The trick is legit though: because the function is `dead_code`,
it has 0 runtime cost, and ensures the verification happens at compile time, which
is usually preferable to tests. Abstracting away this trick, and replacing it with
a single line drop-in attribute has been the main motivator for this crate.
It makes intent clear and concise in a way a preimage closure with comments can't
match.
### Injectivity (`#[injective]`, `#[one_to_one]`)
The macro inspects every arm at expansion time and emits a **`compile_error!`**
with a span pointing at the duplicate output variant if the same output path
appears more than once.
### Bijectivity (`#[bijective]`)
Combines both checks: the injectivity check runs first (at expansion time), and
the surjectivity check is delegated to the compiler via generated code.
## Constraints and limitations
A mapping function must satisfy all of the following for the attribute to accept it:
* The function body must contain a `match` expression. If there are several,
only the **outermost** one is analysed.
* Every arm **pattern** must be a plain enum-variant path
(e.g. `Enum::Variant`). Wildcards (`_`), literals, tuple-struct patterns,
and `or`-patterns are not supported.
* Every arm **body** must be a plain enum-variant path (e.g. `Enum::Variant`).
Arbitrary expressions, function calls, and struct literals are not supported.
* Match **guards** (`if condition`) are not supported.
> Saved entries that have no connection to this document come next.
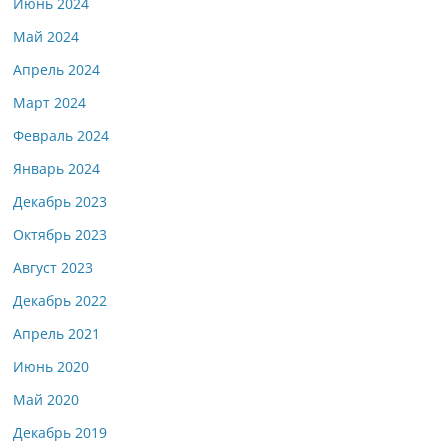
Июнь 2024
Май 2024
Апрель 2024
Март 2024
Февраль 2024
Январь 2024
Декабрь 2023
Октябрь 2023
Август 2023
Декабрь 2022
Апрель 2021
Июнь 2020
Май 2020
Декабрь 2019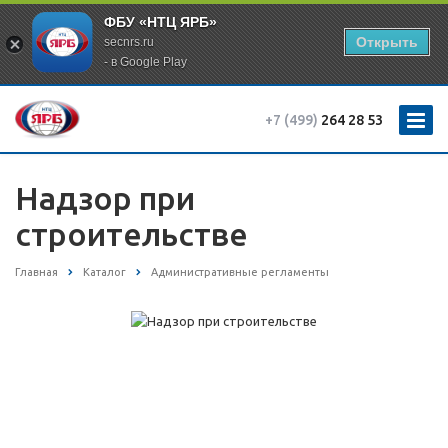
ФБУ «НТЦ ЯРБ»
Открыть
secnrs.ru
- в Google Play
+7 (499)
264 28 53
Надзор при
строительстве
Главная
Каталог
Административные регламенты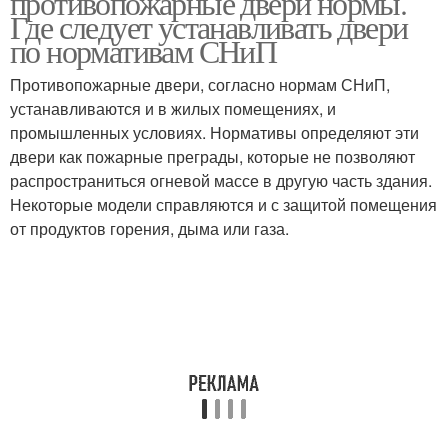
противопожарные двери нормы.
Где следует устанавливать двери
по нормативам СНиП
Противопожарные двери, согласно нормам СНиП,
устанавливаются и в жилых помещениях, и
промышленных условиях. Нормативы определяют эти
двери как пожарные преграды, которые не позволяют
распространиться огневой массе в другую часть здания.
Некоторые модели справляются и с защитой помещения
от продуктов горения, дыма или газа.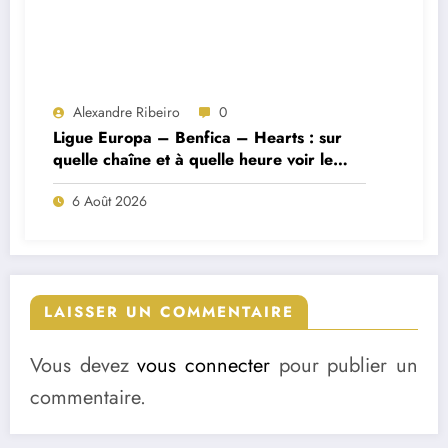
Alexandre Ribeiro
0
Ligue Europa – Benfica – Hearts : sur
quelle chaîne et à quelle heure voir le
match ?
6 Août 2026
LAISSER UN COMMENTAIRE
Vous devez
vous connecter
pour publier un
commentaire.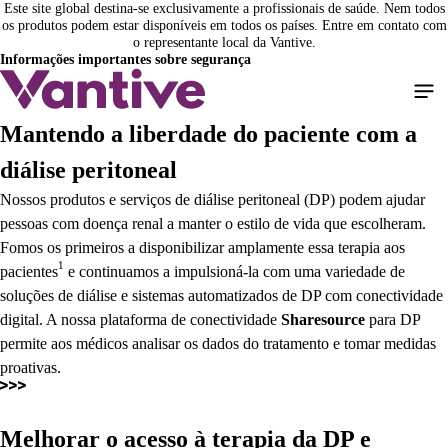
Este site global destina-se exclusivamente a profissionais de saúde. Nem todos
Pular
os produtos podem estar disponíveis em todos os países. Entre em contato com
para
o representante local da Vantive.
o
Informações importantes sobre segurança
conteúdo
principal
Mantendo a liberdade do paciente com a
diálise peritoneal
Nossos produtos e serviços de diálise peritoneal (DP) podem ajudar
pessoas com doença renal a manter o estilo de vida que escolheram.
Fomos os primeiros a disponibilizar amplamente essa terapia aos
1
pacientes
e continuamos a impulsioná-la com uma variedade de
soluções de diálise e sistemas automatizados de DP com conectividade
digital. A nossa plataforma de conectividade
Sharesource
para DP
permite aos médicos analisar os dados do tratamento e tomar medidas
proativas.
Melhorar o acesso à terapia da DP e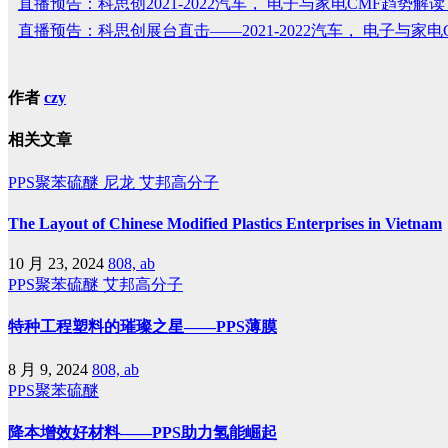
直播预告：科思创2021-2022汽车， 电子与家电CMF趋势解读
直播预告：科思创展台直击——2021-2022汽车， 电子与家电CMF
作者
czy
相关文章
PPS聚苯硫醚
尼龙
艾邦高分子
The Layout of Chinese Modified Plastics Enterprises in Vietnam
10 月 23, 2024
808, ab
PPS聚苯硫醚
艾邦高分子
特种工程塑料的璀璨之星——PPS薄膜
8 月 9, 2024
808, ab
PPS聚苯硫醚
降本增效好材料——PPS助力氢能崛起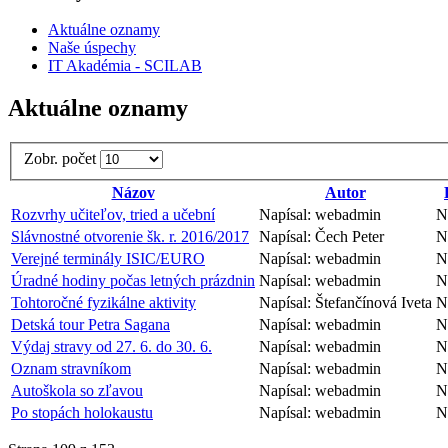
Aktuálne oznamy
Naše úspechy
IT Akadémia - SCILAB
Aktuálne oznamy
Zobr. počet
Názov
Autor
Rozvrhy učiteľov, tried a učební
Napísal: webadmin
N
Slávnostné otvorenie šk. r. 2016/2017
Napísal: Čech Peter
N
Verejné terminály ISIC/EURO
Napísal: webadmin
N
Úradné hodiny počas letných prázdnin
Napísal: webadmin
N
Tohtoročné fyzikálne aktivity
Napísal: Štefančínová Iveta
N
Detská tour Petra Sagana
Napísal: webadmin
N
Výdaj stravy od 27. 6. do 30. 6.
Napísal: webadmin
N
Oznam stravníkom
Napísal: webadmin
N
Autoškola so zľavou
Napísal: webadmin
N
Po stopách holokaustu
Napísal: webadmin
N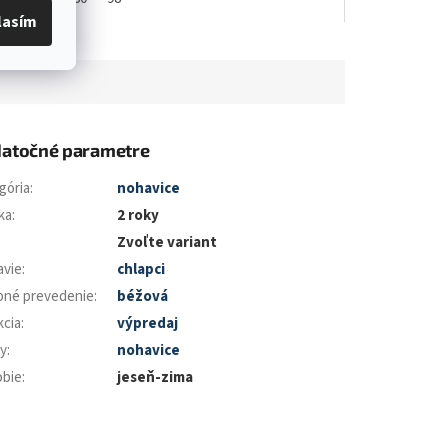
lasím
atočné parametre
gória
:
nohavice
ka
:
2 roky
Zvoľte variant
avie
:
chlapci
bné prevedenie
:
béžová
kcia
:
výpredaj
y
:
nohavice
bie
:
jeseň-zima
* The checks are purely syntactic: the macro does not resolve types, so it
cannot detect if two syntactically different paths refer to the same variant
via `use` aliases.
* The surjectivity failure error is not extremely clear. This is due to the way
it is implemented, where the compiler actually sees a missing arm in a `match`
expression of the generated code, so we can't override that error during
macro expansion.
## AI disclosure
LLMs (agents, edit predictions) have been used during the development of this
crate's code. Intent, design and implementation have all been human-driven, and
I have read all code and refactored most of it to my own personal liking.
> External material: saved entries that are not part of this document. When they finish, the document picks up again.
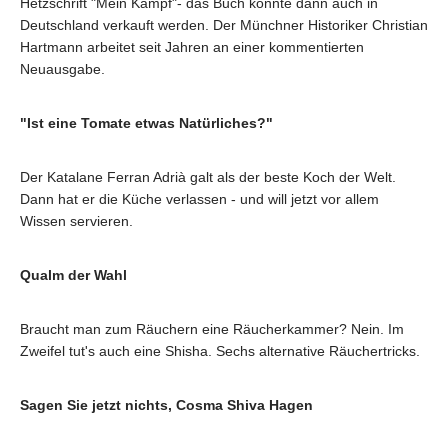
Hetzschrift "Mein Kampf"- das Buch könnte dann auch in
Deutschland verkauft werden. Der Münchner Historiker Christian
Hartmann arbeitet seit Jahren an einer kommentierten
Neuausgabe.
"Ist eine Tomate etwas Natürliches?"
Der Katalane Ferran Adrià galt als der beste Koch der Welt.
Dann hat er die Küche verlassen - und will jetzt vor allem
Wissen servieren.
Qualm der Wahl
Braucht man zum Räuchern eine Räucherkammer? Nein. Im
Zweifel tut's auch eine Shisha. Sechs alternative Räuchertricks.
Sagen Sie jetzt nichts, Cosma Shiva Hagen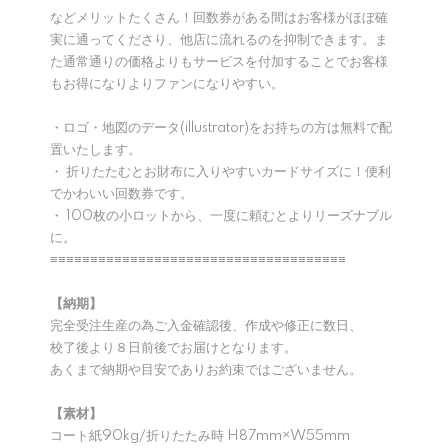
などメリットたくさん！回数券がある間はお客様がほぼ確
実に通ってくださり、他店に流れるのを抑制できます。ま
た通常通りの価格よりもサービスを付加することでお客様
もお得になりよりファンになりやすい。
・ロゴ・地図のデータ(illustrator)をお持ちの方は無料で配
置いたします。
・ 折りたたむとお財布に入りやすいカードサイズに！便利
でかわいい回数券です。
・ 100枚の小ロットから、一度に頼むとよりリーズナブル
に。
≡≡≡≡≡≡≡≡≡≡≡≡≡≡≡≡≡≡≡≡≡≡≡≡≡≡≡≡≡≡≡≡≡≡≡≡≡
【納期】
完全受注生産の為ご入金確認後、作成や修正に数日、
校了後より８日前後でお届けとなります。
あくまで納期や目安でありお約束ではございません。
【素材】
コート紙90kg/折りたたみ時 H87mm×W55mm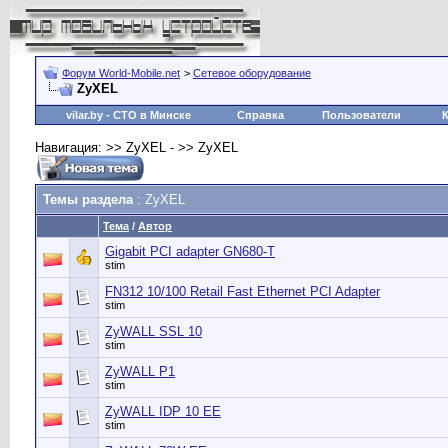
Форум World-Mobile.net
>
Сетевое оборудование
ZyXEL
vilar.by
- СТО в Минске
Справка
Пользователи
Навигация: >> ZyXEL - >> ZyXEL
Темы раздела
: ZyXEL
Тема
/
Автор
Gigabit PCI adapter GN680-T
stim
FN312 10/100 Retail Fast Ethernet PCI Adapter
stim
ZyWALL SSL 10
stim
ZyWALL P1
stim
ZyWALL IDP 10 EE
stim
All prose and documentation are my own personal words, and I advocate that others
do the same. I’m ok with machines reading machine generated slop, but text made
for humans is best written by other humans.
Commits with AI assistance have an `Assisted-by` footer in the [NixOS style](https://github.com/NixOS/nixpkgs/blob/master/CONTRIBUTING.md#transparency)
## License
Licensed under the [MIT License](LICENSE).